Prompt: Begin at the top of the records below and print each line exactly until the line containing "поднятым к небу автоматом в одной руке и" has been printed; any pictures are to be left out.

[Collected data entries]
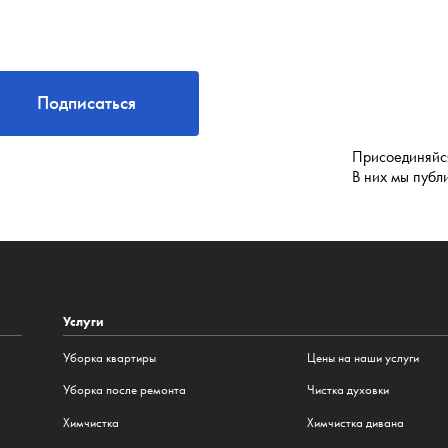
Подписаться
Присоединяйся
В них мы публ
Услуги
Уборка квартиры
Цены на наши услуги
Уборка после ремонта
Чистка духовки
Химчистка
Химчистка дивана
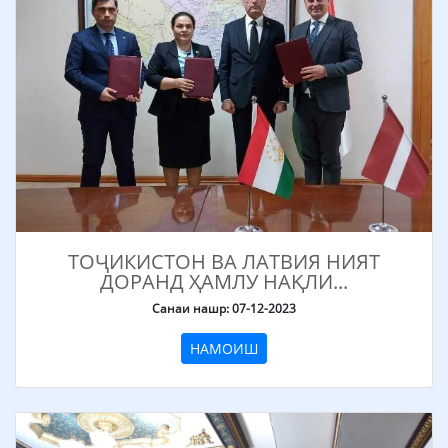
ТОҶИКИСТОН ВА ЛАТВИЯ НИЯТ
ДОРАНД ҲАМЛУ НАҚЛИ...
Санаи нашр: 07-12-2023
НАМОИШ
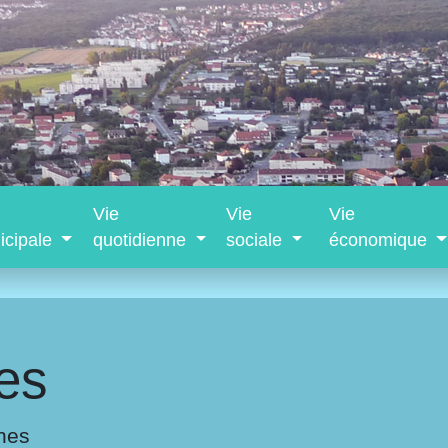
Vie
Vie
Vie
icipale
quotidienne
sociale
économique
es
nes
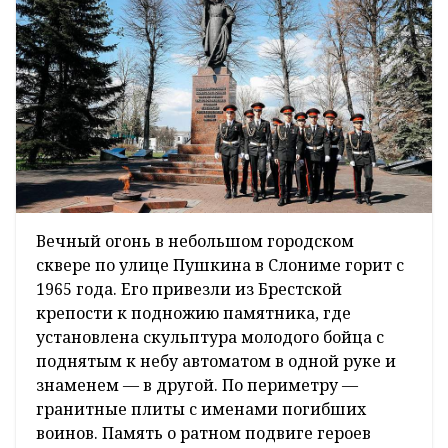
Вечный огонь в небольшом городском
сквере по улице Пушкина в Слониме горит с
1965 года. Его привезли из Брестской
крепости к подножию памятника, где
установлена скульптура молодого бойца с
поднятым к небу автоматом в одной руке и
знаменем — в другой. По периметру —
гранитные плиты с именами погибших
воинов. Память о ратном подвиге героев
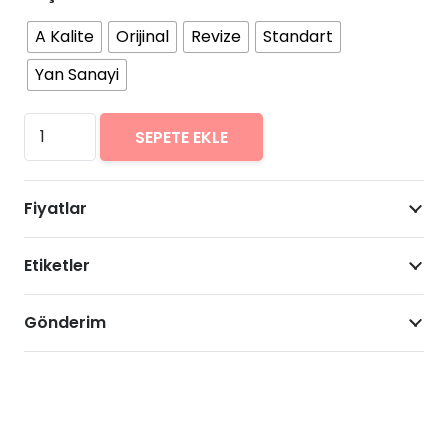
A Kalite
Orijinal
Revize
Standart
Yan Sanayi
Huawei
SEPETE EKLE
GR5
Arıza
Fiyatlar
Onarımı
Fiyatları
Etiketler
adet
Gönderim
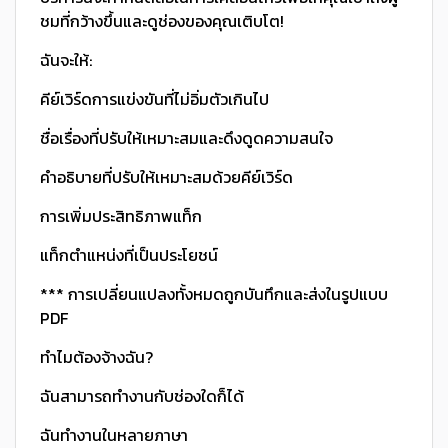
ชมที่กว้างขึ้นและดูช่องของคุณเติบโต!
ฉันจะให้:
คีย์เวิร์ดการแข่งขันที่ไม่อิ่มตัวเกินไป
ชื่อเรื่องที่ปรับให้เหมาะสมและดึงดูดความสนใจ
คําอธิบายที่ปรับให้เหมาะสมด้วยคีย์เวิร์ด
การเพิ่มประสิทธิภาพแท็ก
แท็กตําแหน่งที่เป็นประโยชน์
*** การเปลี่ยนแปลงทั้งหมดถูกบันทึกและส่งในรูปแบบ
PDF
ทําไมต้องจ้างฉัน?
ฉันสามารถทํางานกับช่องใดก็ได้
ฉันทํางานในหลายภาษา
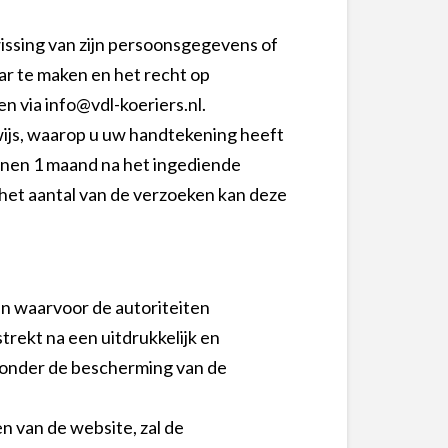
 wissing van zijn persoonsgegevens of
r te maken en het recht op
 via info@vdl-koeriers.nl.
wijs, waarop u uw handtekening heeft
nnen 1 maand na het ingediende
 het aantal van de verzoeken kan deze
en waarvoor de autoriteiten
ekt na een uitdrukkelijk en
 onder de bescherming van de
n van de website, zal de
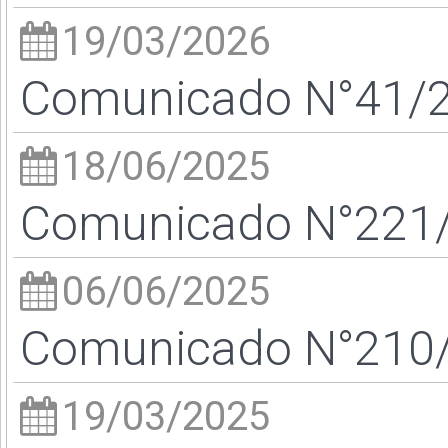
19/03/2026
Comunicado N°41/26
18/06/2025
Comunicado N°221/2
06/06/2025
Comunicado N°210/2
19/03/2025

Answer for this exercise:
Подписаться
Присоединяйся
В них мы публ
Услуги
Уборка квартиры
Цены на наши услуги
Уборка после ремонта
Чистка духовки
Химчистка
Химчистка дивана
ТОҶИКИСТОН ВА ЛАТВИЯ НИЯТ
ДОРАНД ҲАМЛУ НАҚЛИ...
Санаи нашр: 07-12-2023
НАМОИШ
Vie
Vie
Vie
icipale
quotidienne
sociale
économique
es
nes
Вечный огонь в небольшом городском
сквере по улице Пушкина в Слониме горит с
1965 года. Его привезли из Брестской
крепости к подножию памятника, где
установлена скульптура молодого бойца с
поднятым к небу автоматом в одной руке и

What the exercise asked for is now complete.